*** Extracted data Section Begins ***

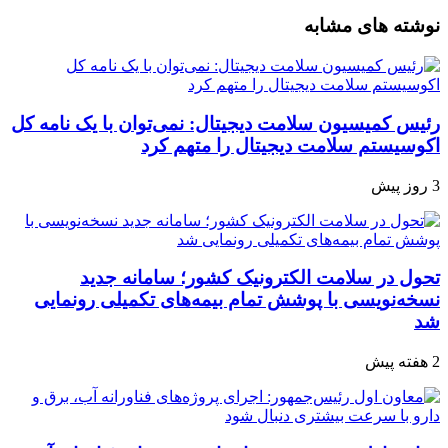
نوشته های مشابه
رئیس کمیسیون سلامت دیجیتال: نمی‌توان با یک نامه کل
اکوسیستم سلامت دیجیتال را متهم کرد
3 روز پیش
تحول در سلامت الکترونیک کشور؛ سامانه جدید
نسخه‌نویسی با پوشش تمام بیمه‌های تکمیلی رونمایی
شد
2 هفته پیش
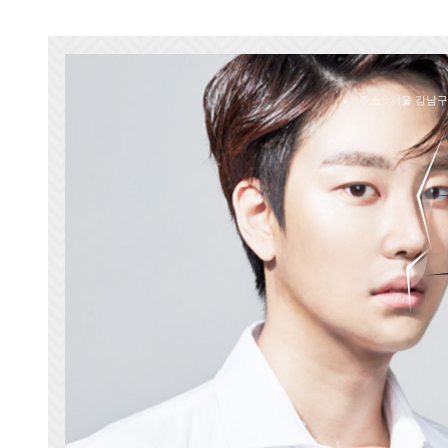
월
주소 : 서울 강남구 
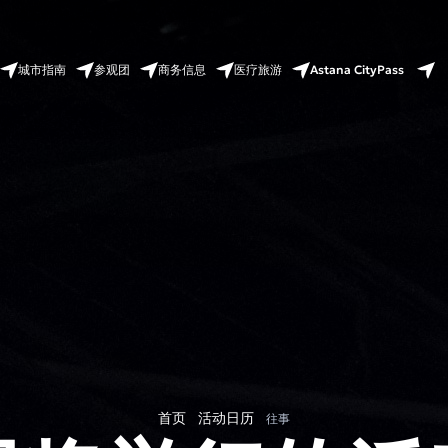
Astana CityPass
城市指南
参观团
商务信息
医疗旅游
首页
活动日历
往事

*** Extracted data Section Ends ***
*** Extracted data Section Begins ***

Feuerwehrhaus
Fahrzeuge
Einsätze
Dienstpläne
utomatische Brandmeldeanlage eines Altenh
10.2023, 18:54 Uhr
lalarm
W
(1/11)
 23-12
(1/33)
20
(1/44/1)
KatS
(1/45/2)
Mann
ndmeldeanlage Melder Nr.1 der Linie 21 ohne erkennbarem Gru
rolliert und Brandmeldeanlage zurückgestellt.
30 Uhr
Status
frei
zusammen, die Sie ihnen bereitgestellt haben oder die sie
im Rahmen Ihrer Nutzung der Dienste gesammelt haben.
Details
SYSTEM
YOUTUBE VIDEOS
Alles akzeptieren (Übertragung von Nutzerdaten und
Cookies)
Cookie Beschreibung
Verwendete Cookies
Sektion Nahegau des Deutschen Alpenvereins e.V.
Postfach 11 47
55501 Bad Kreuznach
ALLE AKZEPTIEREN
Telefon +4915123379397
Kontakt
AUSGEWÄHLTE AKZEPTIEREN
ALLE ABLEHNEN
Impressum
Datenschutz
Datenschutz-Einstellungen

*** Extracted data Section Ends ***
*** Extracted data Section Begins ***

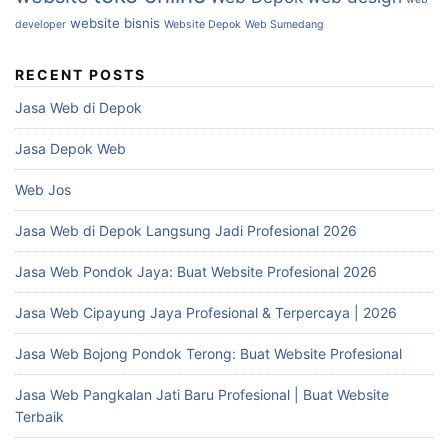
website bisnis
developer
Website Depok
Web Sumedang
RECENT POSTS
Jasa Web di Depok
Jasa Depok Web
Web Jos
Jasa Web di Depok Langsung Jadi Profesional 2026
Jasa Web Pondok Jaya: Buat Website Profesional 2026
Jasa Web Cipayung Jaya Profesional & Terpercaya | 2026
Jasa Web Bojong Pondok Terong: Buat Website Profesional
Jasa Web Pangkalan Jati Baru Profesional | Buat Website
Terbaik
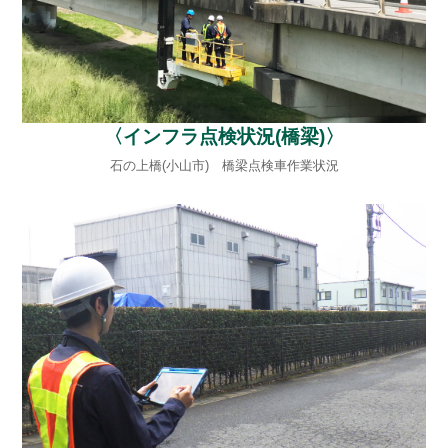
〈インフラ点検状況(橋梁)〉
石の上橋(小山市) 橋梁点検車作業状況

*** Extracted data Section Ends ***

Work through the data above line by line and give the number of lines in which "Buat" occurs. Add nothing else.

*Result*
3